Ist eine nationale Rechtsprechung zulässig, die aufgrund religiöser Werte und Moralvorstellungen keine Änderung der Geschlechtsidentität erlaubt, es sei denn, diese ist aus medizinischen Gründen bei bestimmten – intersexuellen – Personen erforderlich?

Ist eine nationale Rechtsprechung zulässig, die eine Änderung des Geschlechts aufgrund religiöser Werte und Moralvorstellungen nur in bestimmten Fällen und für bestimmte (intersexuelle) Personen aus medizinischen Gründen erlaubt, jedoch nicht in anderen Fällen der Änderung der Geschlechtsidentität aus weiteren, anderen medizinischen Gründen?

Gilt die in der Rechtsprechung des Europäischen Gerichtshofs (durch die Urteile in den Rechtssachen С-673/161 und С-490/202 ) in Bezug auf die Anwendung der Richtlinie 2004/38/ЕG3 und Art. 21 Abs. 1 AEUV anerkannte Verpflichtung der Mitgliedstaaten der Europäischen Union, den Personenstand einer Person anzuerkennen, der in einem anderen Mitgliedstaat nach dessen Recht festgestellt wurde, auch in Bezug auf das Geschlecht als einem wesentlichen Bestandteil des Personenstandseintrags, und erfordert die in einem anderen Mitgliedstaat festgestellte Änderung des Geschlechts einer Person, die auch die bulgarische Staatsangehörigkeit besitzt, den Eintrag dieser Tatsache in die entsprechenden Register der Republik Bulgarien?

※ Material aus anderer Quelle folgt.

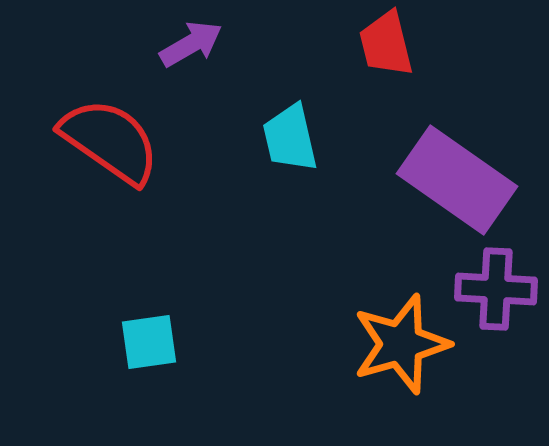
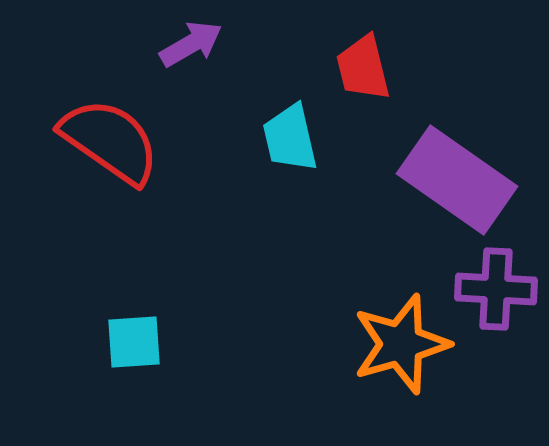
red trapezoid: moved 23 px left, 24 px down
cyan square: moved 15 px left; rotated 4 degrees clockwise
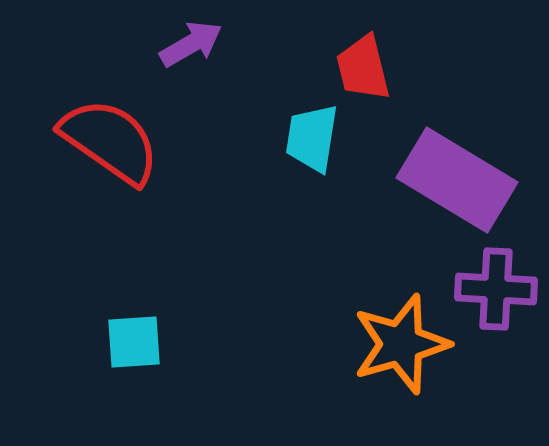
cyan trapezoid: moved 22 px right; rotated 22 degrees clockwise
purple rectangle: rotated 4 degrees counterclockwise
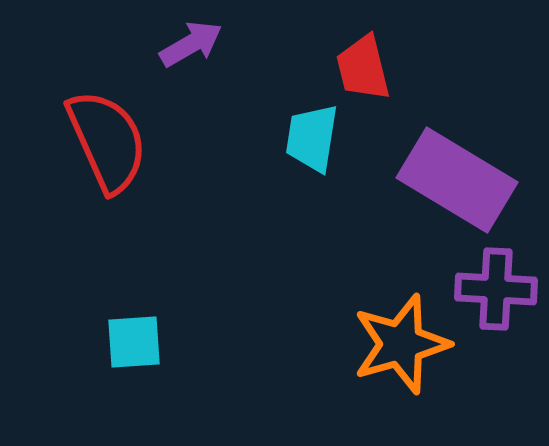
red semicircle: moved 3 px left; rotated 31 degrees clockwise
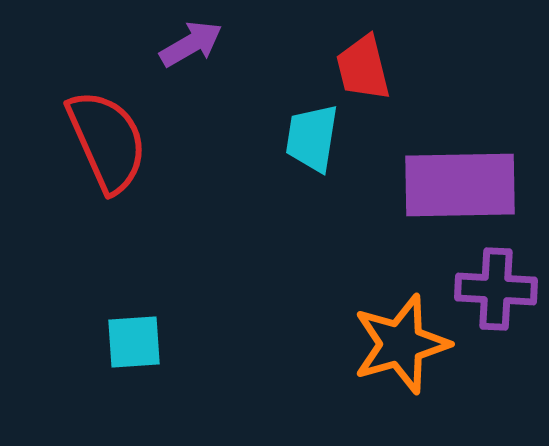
purple rectangle: moved 3 px right, 5 px down; rotated 32 degrees counterclockwise
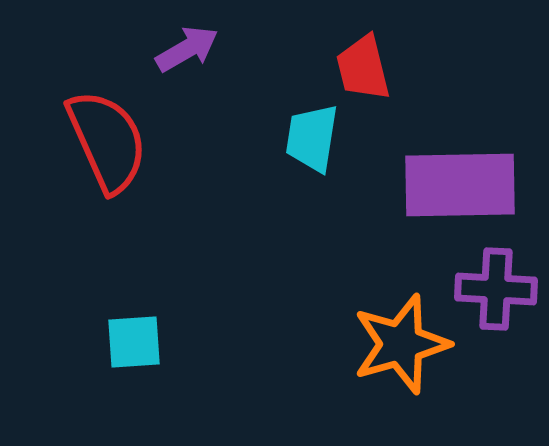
purple arrow: moved 4 px left, 5 px down
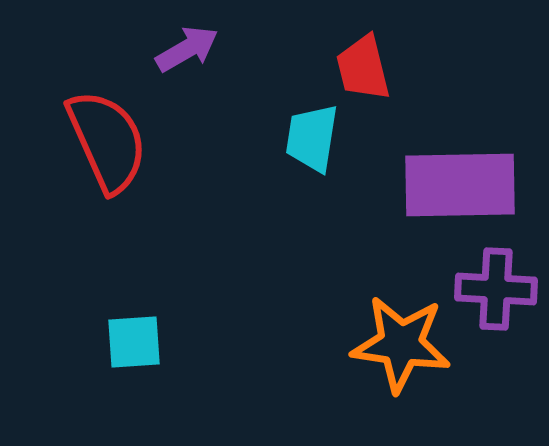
orange star: rotated 24 degrees clockwise
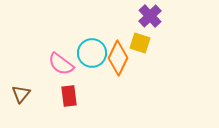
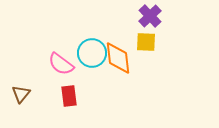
yellow square: moved 6 px right, 1 px up; rotated 15 degrees counterclockwise
orange diamond: rotated 32 degrees counterclockwise
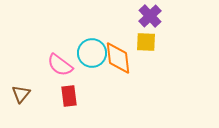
pink semicircle: moved 1 px left, 1 px down
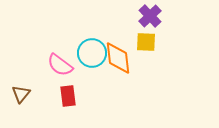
red rectangle: moved 1 px left
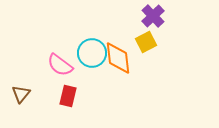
purple cross: moved 3 px right
yellow square: rotated 30 degrees counterclockwise
red rectangle: rotated 20 degrees clockwise
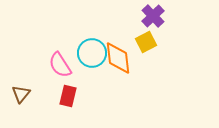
pink semicircle: rotated 20 degrees clockwise
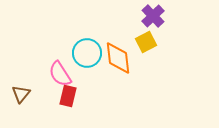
cyan circle: moved 5 px left
pink semicircle: moved 9 px down
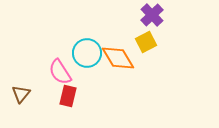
purple cross: moved 1 px left, 1 px up
orange diamond: rotated 24 degrees counterclockwise
pink semicircle: moved 2 px up
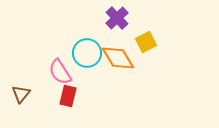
purple cross: moved 35 px left, 3 px down
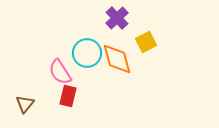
orange diamond: moved 1 px left, 1 px down; rotated 16 degrees clockwise
brown triangle: moved 4 px right, 10 px down
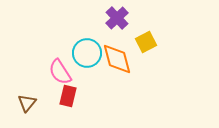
brown triangle: moved 2 px right, 1 px up
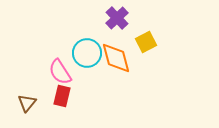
orange diamond: moved 1 px left, 1 px up
red rectangle: moved 6 px left
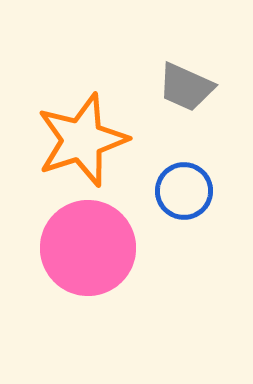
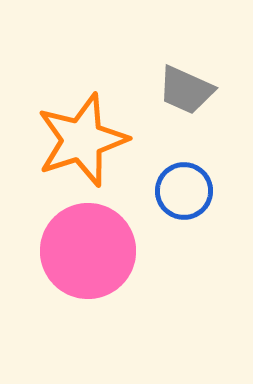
gray trapezoid: moved 3 px down
pink circle: moved 3 px down
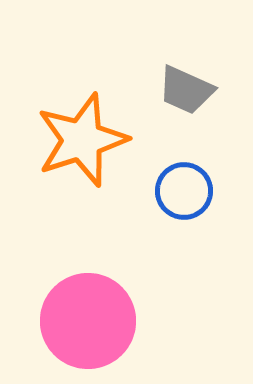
pink circle: moved 70 px down
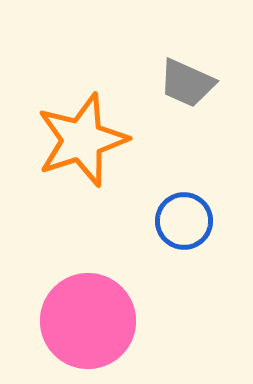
gray trapezoid: moved 1 px right, 7 px up
blue circle: moved 30 px down
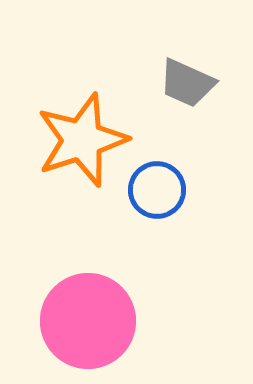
blue circle: moved 27 px left, 31 px up
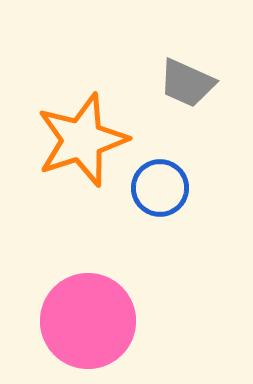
blue circle: moved 3 px right, 2 px up
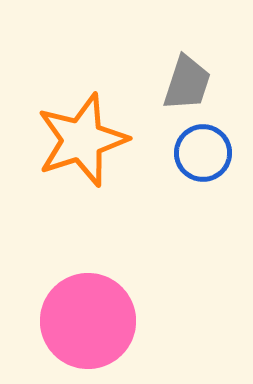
gray trapezoid: rotated 96 degrees counterclockwise
blue circle: moved 43 px right, 35 px up
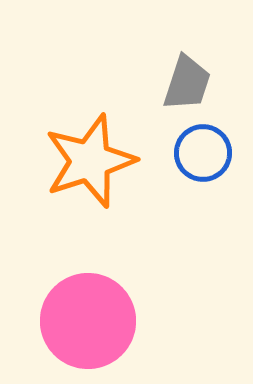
orange star: moved 8 px right, 21 px down
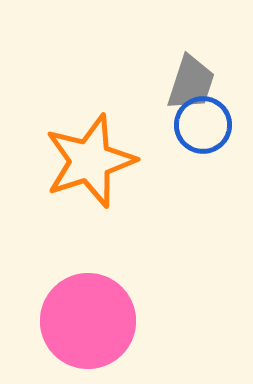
gray trapezoid: moved 4 px right
blue circle: moved 28 px up
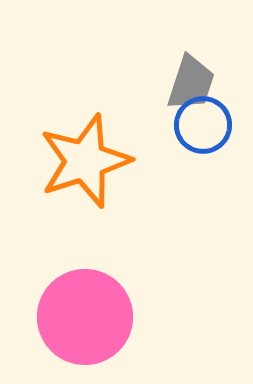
orange star: moved 5 px left
pink circle: moved 3 px left, 4 px up
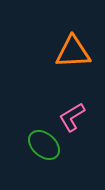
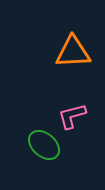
pink L-shape: moved 1 px up; rotated 16 degrees clockwise
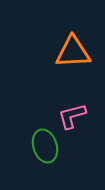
green ellipse: moved 1 px right, 1 px down; rotated 32 degrees clockwise
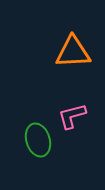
green ellipse: moved 7 px left, 6 px up
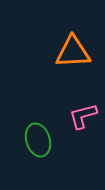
pink L-shape: moved 11 px right
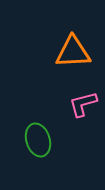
pink L-shape: moved 12 px up
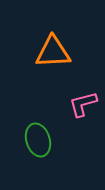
orange triangle: moved 20 px left
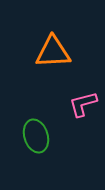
green ellipse: moved 2 px left, 4 px up
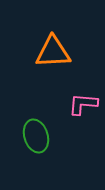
pink L-shape: rotated 20 degrees clockwise
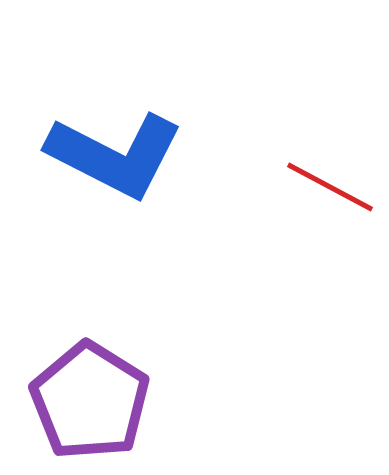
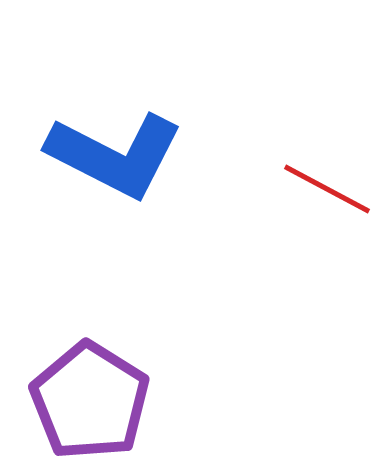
red line: moved 3 px left, 2 px down
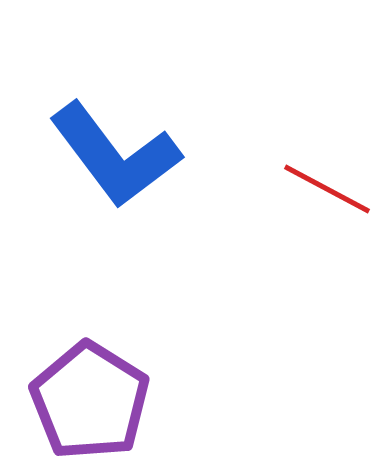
blue L-shape: rotated 26 degrees clockwise
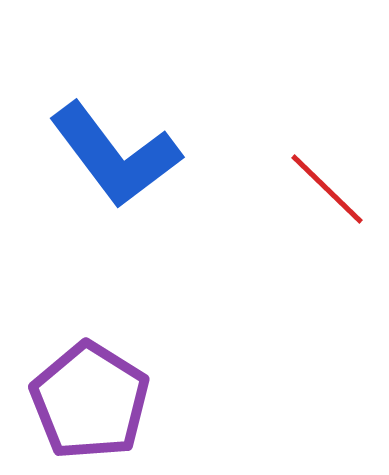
red line: rotated 16 degrees clockwise
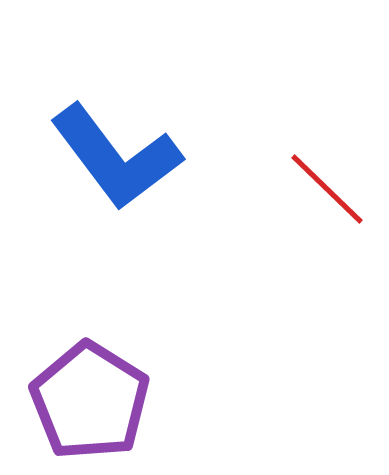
blue L-shape: moved 1 px right, 2 px down
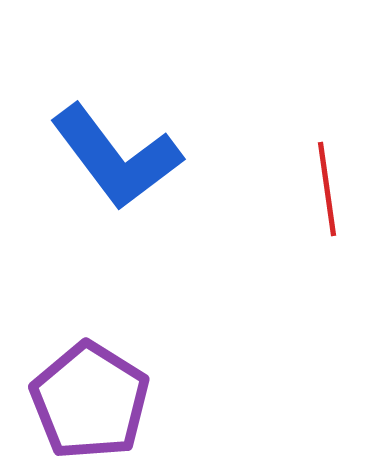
red line: rotated 38 degrees clockwise
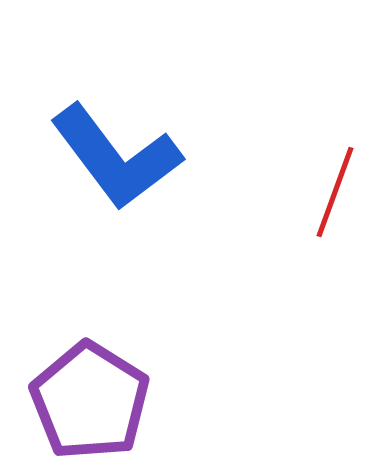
red line: moved 8 px right, 3 px down; rotated 28 degrees clockwise
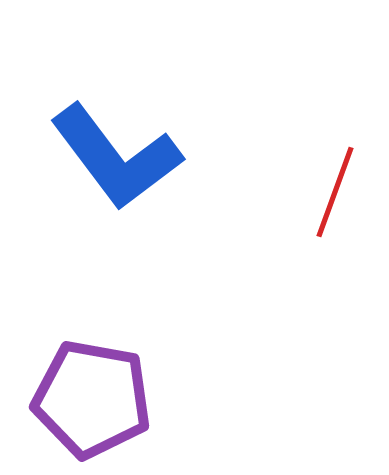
purple pentagon: moved 2 px right, 2 px up; rotated 22 degrees counterclockwise
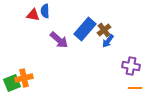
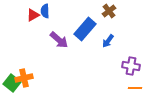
red triangle: rotated 40 degrees counterclockwise
brown cross: moved 5 px right, 19 px up
green square: rotated 30 degrees counterclockwise
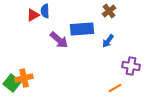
blue rectangle: moved 3 px left; rotated 45 degrees clockwise
orange line: moved 20 px left; rotated 32 degrees counterclockwise
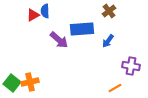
orange cross: moved 6 px right, 4 px down
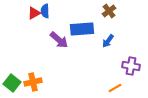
red triangle: moved 1 px right, 2 px up
orange cross: moved 3 px right
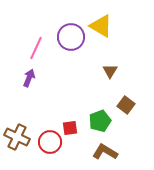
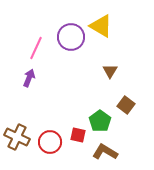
green pentagon: rotated 15 degrees counterclockwise
red square: moved 8 px right, 7 px down; rotated 21 degrees clockwise
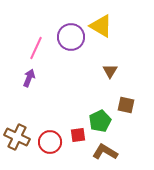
brown square: rotated 24 degrees counterclockwise
green pentagon: rotated 10 degrees clockwise
red square: rotated 21 degrees counterclockwise
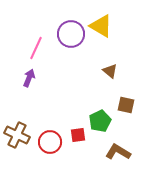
purple circle: moved 3 px up
brown triangle: rotated 21 degrees counterclockwise
brown cross: moved 2 px up
brown L-shape: moved 13 px right
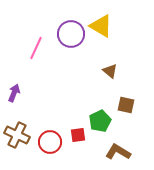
purple arrow: moved 15 px left, 15 px down
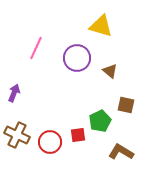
yellow triangle: rotated 15 degrees counterclockwise
purple circle: moved 6 px right, 24 px down
brown L-shape: moved 3 px right
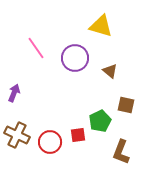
pink line: rotated 60 degrees counterclockwise
purple circle: moved 2 px left
brown L-shape: rotated 100 degrees counterclockwise
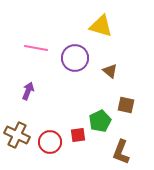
pink line: rotated 45 degrees counterclockwise
purple arrow: moved 14 px right, 2 px up
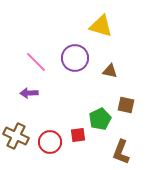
pink line: moved 14 px down; rotated 35 degrees clockwise
brown triangle: rotated 28 degrees counterclockwise
purple arrow: moved 1 px right, 2 px down; rotated 114 degrees counterclockwise
green pentagon: moved 2 px up
brown cross: moved 1 px left, 1 px down
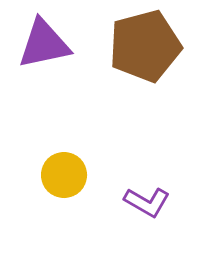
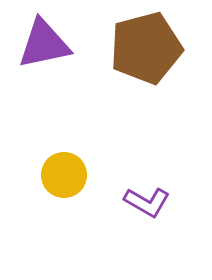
brown pentagon: moved 1 px right, 2 px down
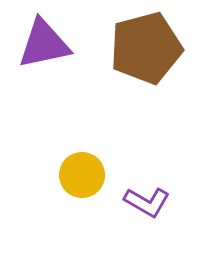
yellow circle: moved 18 px right
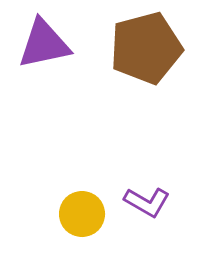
yellow circle: moved 39 px down
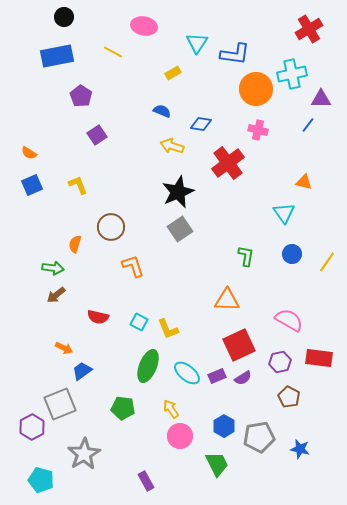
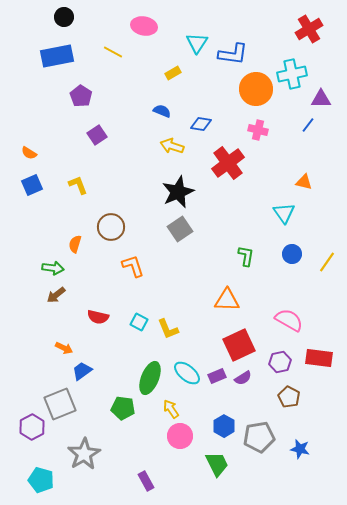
blue L-shape at (235, 54): moved 2 px left
green ellipse at (148, 366): moved 2 px right, 12 px down
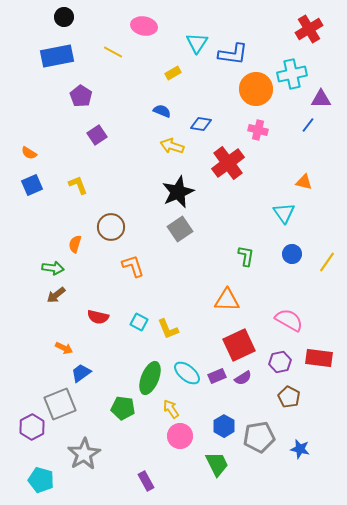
blue trapezoid at (82, 371): moved 1 px left, 2 px down
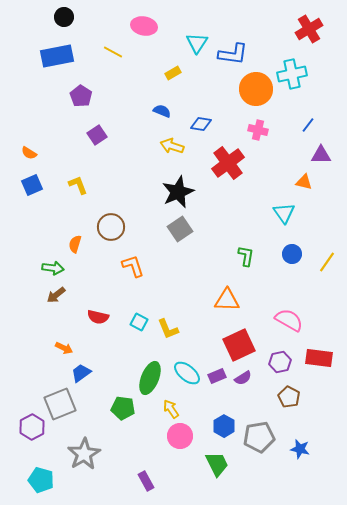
purple triangle at (321, 99): moved 56 px down
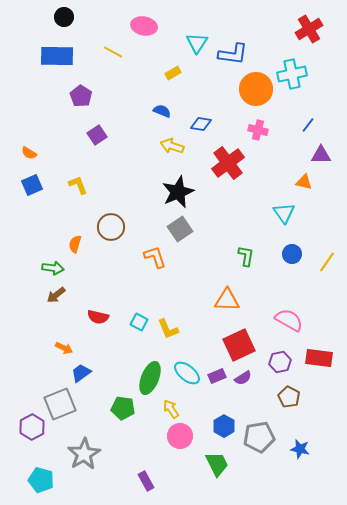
blue rectangle at (57, 56): rotated 12 degrees clockwise
orange L-shape at (133, 266): moved 22 px right, 9 px up
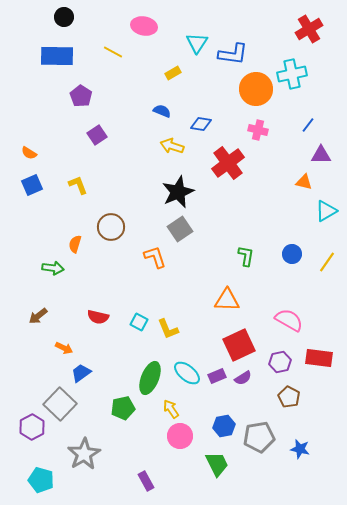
cyan triangle at (284, 213): moved 42 px right, 2 px up; rotated 35 degrees clockwise
brown arrow at (56, 295): moved 18 px left, 21 px down
gray square at (60, 404): rotated 24 degrees counterclockwise
green pentagon at (123, 408): rotated 20 degrees counterclockwise
blue hexagon at (224, 426): rotated 20 degrees clockwise
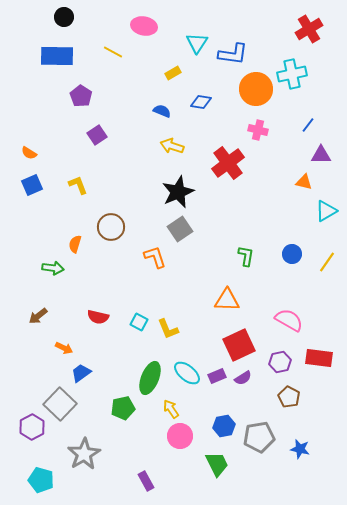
blue diamond at (201, 124): moved 22 px up
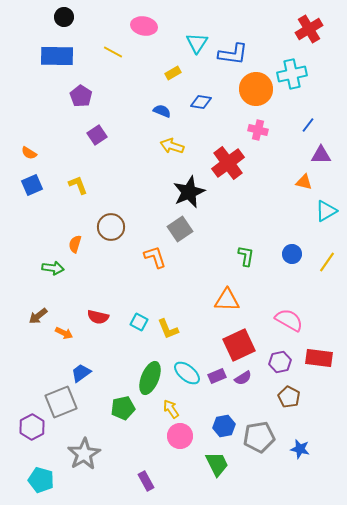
black star at (178, 192): moved 11 px right
orange arrow at (64, 348): moved 15 px up
gray square at (60, 404): moved 1 px right, 2 px up; rotated 24 degrees clockwise
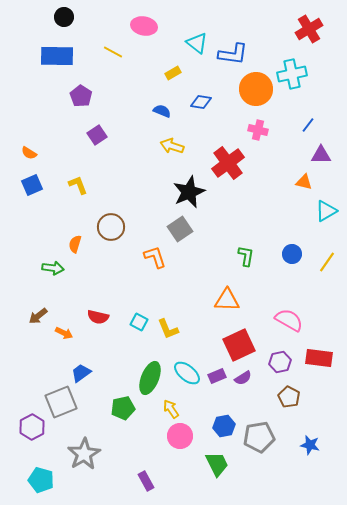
cyan triangle at (197, 43): rotated 25 degrees counterclockwise
blue star at (300, 449): moved 10 px right, 4 px up
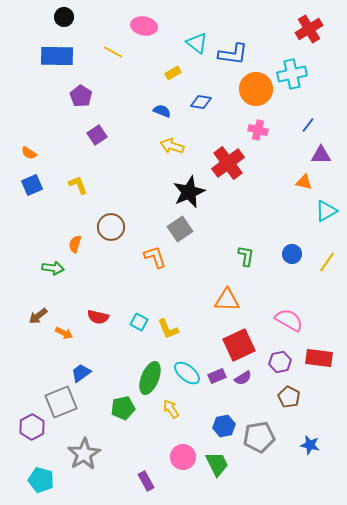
pink circle at (180, 436): moved 3 px right, 21 px down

Ist im Hinblick auf das aus der Charta und der EMRK herrührende Recht auf ein faires Verfahren eine verbindliche, durch ein Urteil des Konstitutsionen sad (Verfassungsgericht) erfolgte Auslegung der Verfassung zulässig, wonach der Begriff „Geschlecht“ allein im biologischen Sinne zu verstehen ist; ist diese Auslegung mit den Anforderungen des Unionsrechts vereinbar und kann sie ein rechtliches Hindernis für die Eintragung einer Änderung des Geschlechts darstellen?

____________

1 Die vorliegende Rechtssache ist mit einem fiktiven Namen bezeichnet, der nicht dem echten Namen eines Verfahrensbeteiligten entspricht.

1 ECLI:EU:C:2018:385.

1 ECLI:EU:C:2021:1008.

1 Richtlinie 2004/38/EG des Europäischen Parlaments und des Rates vom 29. April 2004 über das Recht der Unionsbürger und ihrer Familienangehörigen, sich im Hoheitsgebiet der Mitgliedstaaten frei zu bewegen und aufzuhalten, zur Änderung der Verordnung (EWG) Nr. 1612/68 und zur Aufhebung der Richtlinien 64/221/EWG, 68/360/EWG, 72/194/EWG, 73/148/EWG, 75/34/EWG, 75/35/EWG, 90/364/EWG, 90/365/EWG und 93/96/EWG (ABl. L 158, 2004, S. 77).